GTA held an emergency hook-up to clarify its position on receival standards earlier this week.

In a memo to industry, it said it was not able to alter receival standards during the harvest, due to existing commercial contracts, however it issued a clarification as to what constituted bin burnt and what constituted discoloured grain.

Since then Peter McBride, of Cargill Australia, the owner of AWB GrainFlow, said the special segregation had been closed and the vast majority of barley delivered into it would be reclassified as feed one quality grain.

“There was some confusion in the industry around the classification of the heavily discoloured barley, however on Monday the GTA standards committee made a clarification in regards to receival standards,” Mr McBride said.

 “GTA have confirmed that it becomes bin burnt if the seed is exposed and has brown or black discoloration but other heavily discoloured barley will be graded as Feed Barley 1.”

While the issue has been temporarily resolved, industry insiders say the matter is not closed, saying they expect the trend of discoloured barley to continue as harvest moves south.

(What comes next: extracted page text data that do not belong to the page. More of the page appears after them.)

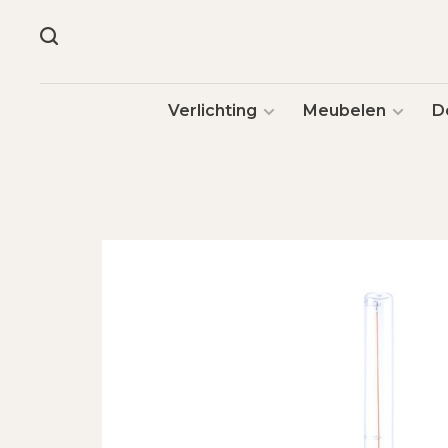
Verlichting
Meubelen
D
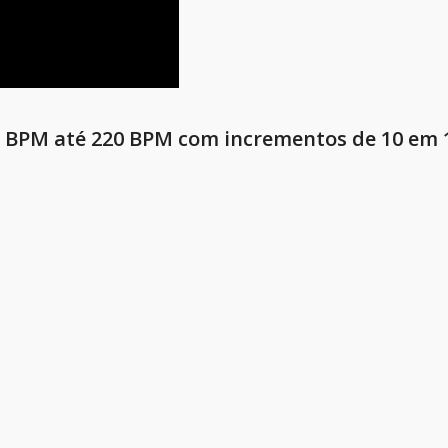
0 BPM até 220 BPM com incrementos de 10 em 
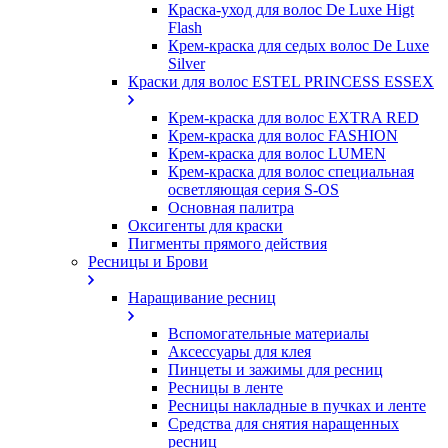
Краска-уход для волос De Luxe Higt
Flash
Крем-краска для седых волос De Luxe
Silver
Краски для волос ESTEL PRINCESS ESSEX
Крем-краска для волос EXTRA RED
Крем-краска для волос FASHION
Крем-краска для волос LUMEN
Крем-краска для волос специальная
осветляющая серия S-OS
Основная палитра
Оксигенты для краски
Пигменты прямого действия
Ресницы и Брови
Наращивание ресниц
Вспомогательные материалы
Аксессуары для клея
Пинцеты и зажимы для ресниц
Ресницы в ленте
Ресницы накладные в пучках и ленте
Средства для снятия наращенных
ресниц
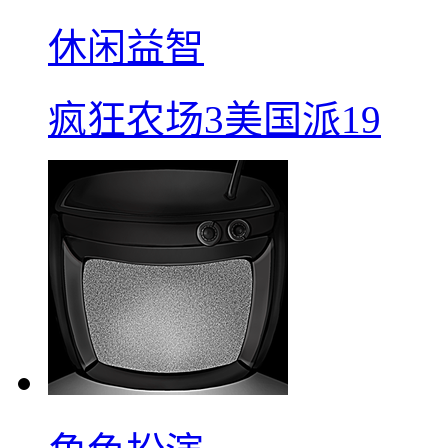
休闲益智
疯狂农场3美国派19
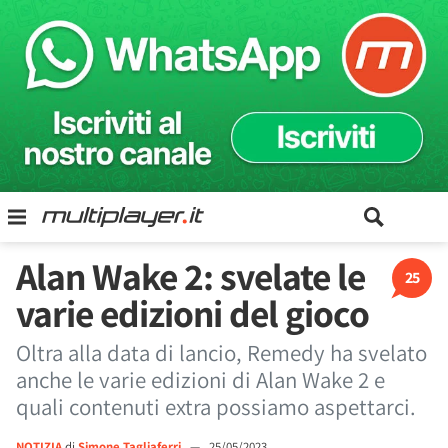
Alan Wake 2: svelate le
25
varie edizioni del gioco
Oltra alla data di lancio, Remedy ha svelato
anche le varie edizioni di Alan Wake 2 e
quali contenuti extra possiamo aspettarci.
NOTIZIA
di
Simone Tagliaferri
—
25/05/2023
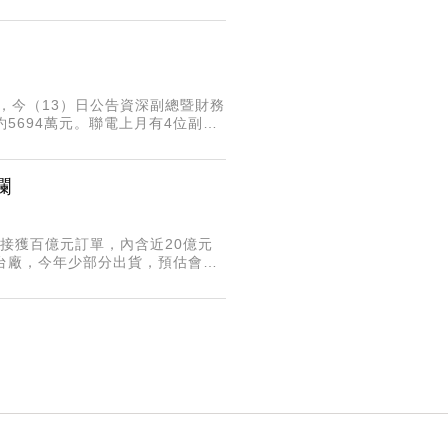
3058張庫藏股將作為第二季
，今（13）日公告資深副總暨財務
約5694萬元。聯電上月有4位副總
計申報轉讓公司持股2900張，日
瀾
底接獲百億元訂單，內含近20億元
惠台廠，今年少部分出貨，預估會在
租倉儲方式，可建立安全庫存，避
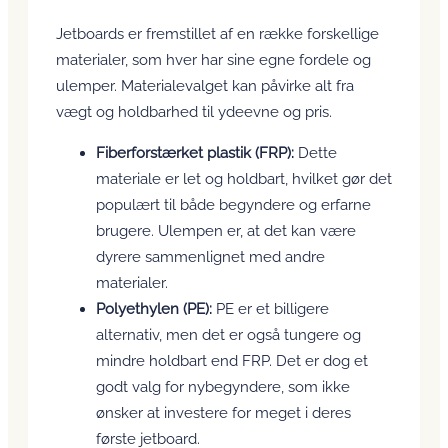
Jetboards er fremstillet af en række forskellige
materialer, som hver har sine egne fordele og
ulemper. Materialevalget kan påvirke alt fra
vægt og holdbarhed til ydeevne og pris.
Fiberforstærket plastik (FRP):
Dette
materiale er let og holdbart, hvilket gør det
populært til både begyndere og erfarne
brugere. Ulempen er, at det kan være
dyrere sammenlignet med andre
materialer.
Polyethylen (PE):
PE er et billigere
alternativ, men det er også tungere og
mindre holdbart end FRP. Det er dog et
godt valg for nybegyndere, som ikke
ønsker at investere for meget i deres
første jetboard.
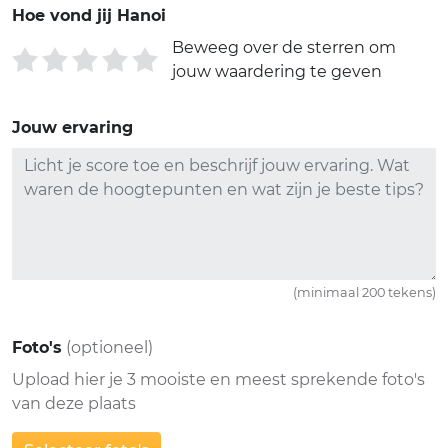
Hoe vond jij Hanoi
Beweeg over de sterren om
jouw waardering te geven
Jouw ervaring
(minimaal 200 tekens)
Foto's
(optioneel)
Upload hier je 3 mooiste en meest sprekende foto's
van deze plaats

Mr Weidemann said the issue of visual assessment was a concern.

“We need to ensure there is a consistent interpretation of these standards and we also need to make sure things are assessed correctly.”

He said farmers were cynical about the sudden strict interpretation of discoloured grain.

“We understand colour is important in the malt classification but it is not an issue for feed, some feel like it is a push for traders to be able to accumulate barley for less and create their own arbitrage opportunities.”

He said that while the grain was discoloured it was not infected with any type of mould or fungus.

Wallup, west of Warracknabeal in Victoria, farmer Daniel Keam said it was disappointing to see black tipped grain putting his barley into feed segregations, but said he could understand that due to the importance of visuals in the malt sector.

However, he said he saw no reason why barley with otherwise excellent qualities for feed should be downgraded solely due to discolouration.

“It seems for now common sense has prevailed, but it will be something to watch throughout the harvest.”

The black tipping event is believed to be a result of the mild, wet spring.